In 2012, the Internal Revenue Service (IRS), collected nearly $242 million as a result of the Delinquent Return Refund Hold Program. Under the program, the IRS can hold onto income tax refunds for up to six months while it investigates return delinquencies from other tax years. If it turns out that a taxpayer owes money, the refund can be used to offset any balance due. If it turns out that there is no balance due or if the refund is greater than the amount due, the balance is released to the taxpayer.
In a recent report, Treasury Inspector General for Tax Administration (TIGTA) found that "holding refunds encourages taxpayers to take action and resolve their delinquent filing obligations earlier." That finding was the result of a TIGTA audit to determine whether the program was an effective means of encouraging filing compliance. Statistically, when taxpayer refunds were held, taxpayers were significantly more likely to make an effort to resolve outstanding tax delinquencies.
According to IRS procedure, when a taxpayer meets the criteria for an offset, the taxpayer is notified and allowed time to resolve the delinquency. If the taxpayer does not respond in a timely fashion, the IRS will issue a 90-day letter. After the 90-day letter, the normal procedures apply: the taxpayer may either respond to the 90-day letter or file a petition in Tax Court. If there's no response, collections actions proceed.
The result, according to TIGTA, has been impressive. The threat of offset has caused more taxpayers to file previously unfiled returns – and when taxpayers have not paid up, refunds have been seized to satisfy liabilities. Over the past five calendar years, the program held an average of 156,422 refunds per year. During that same time, refund offset transactions have averaged about $232 million per year, which works out to 26% of refund dollars held.
NO refunds beyond this point! (Photo credit: Ben Husmann)

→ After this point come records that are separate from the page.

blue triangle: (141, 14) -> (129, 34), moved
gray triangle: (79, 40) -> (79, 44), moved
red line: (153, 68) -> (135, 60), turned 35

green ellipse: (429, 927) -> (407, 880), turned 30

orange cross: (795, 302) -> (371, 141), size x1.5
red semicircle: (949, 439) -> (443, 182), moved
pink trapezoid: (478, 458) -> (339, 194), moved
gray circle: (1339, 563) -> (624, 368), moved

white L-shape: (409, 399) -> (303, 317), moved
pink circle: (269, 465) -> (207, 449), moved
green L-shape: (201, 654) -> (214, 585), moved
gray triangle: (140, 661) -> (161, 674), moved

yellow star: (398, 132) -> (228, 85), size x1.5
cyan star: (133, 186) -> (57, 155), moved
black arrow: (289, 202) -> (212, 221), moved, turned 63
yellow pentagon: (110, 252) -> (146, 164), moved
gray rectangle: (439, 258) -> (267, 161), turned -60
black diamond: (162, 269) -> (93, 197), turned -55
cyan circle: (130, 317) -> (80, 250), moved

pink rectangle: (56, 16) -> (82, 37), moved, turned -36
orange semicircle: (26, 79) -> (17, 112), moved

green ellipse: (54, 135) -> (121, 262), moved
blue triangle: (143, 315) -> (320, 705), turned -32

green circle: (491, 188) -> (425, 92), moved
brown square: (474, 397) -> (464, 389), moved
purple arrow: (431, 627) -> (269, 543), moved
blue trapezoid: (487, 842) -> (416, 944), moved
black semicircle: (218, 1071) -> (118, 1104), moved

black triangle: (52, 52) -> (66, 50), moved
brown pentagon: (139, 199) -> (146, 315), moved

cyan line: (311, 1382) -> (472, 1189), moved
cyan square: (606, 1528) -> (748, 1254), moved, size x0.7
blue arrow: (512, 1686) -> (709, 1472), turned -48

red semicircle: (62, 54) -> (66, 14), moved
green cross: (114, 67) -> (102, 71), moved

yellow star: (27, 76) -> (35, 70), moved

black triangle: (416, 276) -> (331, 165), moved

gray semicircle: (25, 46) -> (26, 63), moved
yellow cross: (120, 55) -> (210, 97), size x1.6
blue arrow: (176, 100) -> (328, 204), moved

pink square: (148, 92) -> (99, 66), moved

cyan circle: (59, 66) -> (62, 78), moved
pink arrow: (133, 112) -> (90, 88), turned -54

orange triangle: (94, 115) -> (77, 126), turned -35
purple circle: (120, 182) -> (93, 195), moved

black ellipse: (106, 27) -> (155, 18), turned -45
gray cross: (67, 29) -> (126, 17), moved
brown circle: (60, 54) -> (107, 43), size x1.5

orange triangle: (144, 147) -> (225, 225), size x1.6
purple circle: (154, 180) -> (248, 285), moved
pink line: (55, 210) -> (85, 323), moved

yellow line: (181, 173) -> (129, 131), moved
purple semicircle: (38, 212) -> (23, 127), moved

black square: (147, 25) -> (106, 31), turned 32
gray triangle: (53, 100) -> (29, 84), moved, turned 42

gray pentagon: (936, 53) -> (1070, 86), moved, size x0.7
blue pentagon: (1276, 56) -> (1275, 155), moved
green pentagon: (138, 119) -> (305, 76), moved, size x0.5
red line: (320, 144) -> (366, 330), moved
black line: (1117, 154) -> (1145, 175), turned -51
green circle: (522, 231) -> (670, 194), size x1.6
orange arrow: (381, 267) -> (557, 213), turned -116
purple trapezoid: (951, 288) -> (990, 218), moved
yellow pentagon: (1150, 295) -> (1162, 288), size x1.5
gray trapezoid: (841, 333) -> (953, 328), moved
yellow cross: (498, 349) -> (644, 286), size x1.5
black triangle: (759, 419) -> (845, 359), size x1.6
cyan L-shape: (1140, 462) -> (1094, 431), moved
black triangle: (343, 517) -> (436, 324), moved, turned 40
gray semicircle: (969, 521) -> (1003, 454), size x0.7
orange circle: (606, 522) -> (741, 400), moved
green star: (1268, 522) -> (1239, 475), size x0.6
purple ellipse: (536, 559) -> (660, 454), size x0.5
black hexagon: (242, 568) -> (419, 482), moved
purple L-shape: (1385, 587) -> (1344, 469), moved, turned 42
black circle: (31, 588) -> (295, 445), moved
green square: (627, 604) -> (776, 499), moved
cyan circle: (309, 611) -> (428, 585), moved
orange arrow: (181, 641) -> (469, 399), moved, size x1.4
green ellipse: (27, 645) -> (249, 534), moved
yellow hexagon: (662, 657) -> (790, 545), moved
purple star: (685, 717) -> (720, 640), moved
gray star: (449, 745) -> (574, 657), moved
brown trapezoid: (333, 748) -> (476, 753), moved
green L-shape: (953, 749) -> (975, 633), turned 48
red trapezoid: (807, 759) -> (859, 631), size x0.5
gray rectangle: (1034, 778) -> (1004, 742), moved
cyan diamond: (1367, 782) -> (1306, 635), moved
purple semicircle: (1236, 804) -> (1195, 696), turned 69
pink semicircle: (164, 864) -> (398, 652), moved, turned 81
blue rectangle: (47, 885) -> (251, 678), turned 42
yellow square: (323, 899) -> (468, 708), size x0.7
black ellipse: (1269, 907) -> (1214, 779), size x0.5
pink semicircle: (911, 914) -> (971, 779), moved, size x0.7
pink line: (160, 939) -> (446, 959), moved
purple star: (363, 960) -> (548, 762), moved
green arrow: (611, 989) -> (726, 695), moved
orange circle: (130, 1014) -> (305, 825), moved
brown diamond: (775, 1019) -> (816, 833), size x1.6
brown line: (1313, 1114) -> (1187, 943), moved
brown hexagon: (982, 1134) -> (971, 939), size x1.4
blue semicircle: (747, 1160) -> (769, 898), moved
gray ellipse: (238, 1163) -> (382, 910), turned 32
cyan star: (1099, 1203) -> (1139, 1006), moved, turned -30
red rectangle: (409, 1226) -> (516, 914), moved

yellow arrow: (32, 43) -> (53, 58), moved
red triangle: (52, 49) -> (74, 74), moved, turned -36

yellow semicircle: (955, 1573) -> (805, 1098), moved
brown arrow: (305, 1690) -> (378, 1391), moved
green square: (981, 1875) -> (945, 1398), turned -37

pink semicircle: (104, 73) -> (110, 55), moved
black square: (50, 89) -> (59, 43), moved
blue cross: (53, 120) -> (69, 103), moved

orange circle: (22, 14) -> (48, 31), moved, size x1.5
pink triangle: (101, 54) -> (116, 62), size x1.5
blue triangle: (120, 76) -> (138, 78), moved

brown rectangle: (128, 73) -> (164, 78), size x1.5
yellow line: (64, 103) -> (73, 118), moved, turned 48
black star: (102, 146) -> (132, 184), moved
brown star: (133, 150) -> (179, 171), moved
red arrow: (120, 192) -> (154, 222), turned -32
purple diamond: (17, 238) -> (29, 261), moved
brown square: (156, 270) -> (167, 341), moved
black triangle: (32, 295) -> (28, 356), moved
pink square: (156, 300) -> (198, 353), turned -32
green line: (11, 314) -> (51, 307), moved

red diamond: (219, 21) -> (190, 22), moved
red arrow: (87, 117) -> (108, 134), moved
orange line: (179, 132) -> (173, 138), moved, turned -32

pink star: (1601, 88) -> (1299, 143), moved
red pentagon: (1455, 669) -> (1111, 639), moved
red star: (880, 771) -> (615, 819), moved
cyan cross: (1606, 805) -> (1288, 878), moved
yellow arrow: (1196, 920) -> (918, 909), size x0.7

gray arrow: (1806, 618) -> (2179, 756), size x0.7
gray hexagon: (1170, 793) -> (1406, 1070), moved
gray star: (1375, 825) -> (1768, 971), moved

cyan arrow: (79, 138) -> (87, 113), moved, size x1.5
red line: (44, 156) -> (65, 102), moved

The results weren't all about offset dollars: for 2011 and 2012, taxpayers whose refunds were held paid up an additional $1.2 million after delinquent returns were filed. From 2008 to 2012, an average of 64,222 delinquent returns per year were filed by taxpayers affected by the program.
What does all of this mean? TIGTA concluded that the program was an effective way to increase compliance and collections with relatively few resources – something IRS is familiar with these days. As a result, TIGTA suggested that the IRS expand the program.
IRS management has agreed with the idea of growing the program without offering specifics. One area of concern, noted TIGTA, is that the IRS doesn't have any established benchmarks for the program: TIGTA wants to see some measuring sticks. Without those benchmarks, there's no easy way for IRS management to monitor how well the program is actually performing.
What does this mean for taxpayers? Those taxpayers that have liabilities – or have failed to file past returns – may have cause to worry. And that is exactly the point of the program…
What do you think? A smart solution or an unfair burden?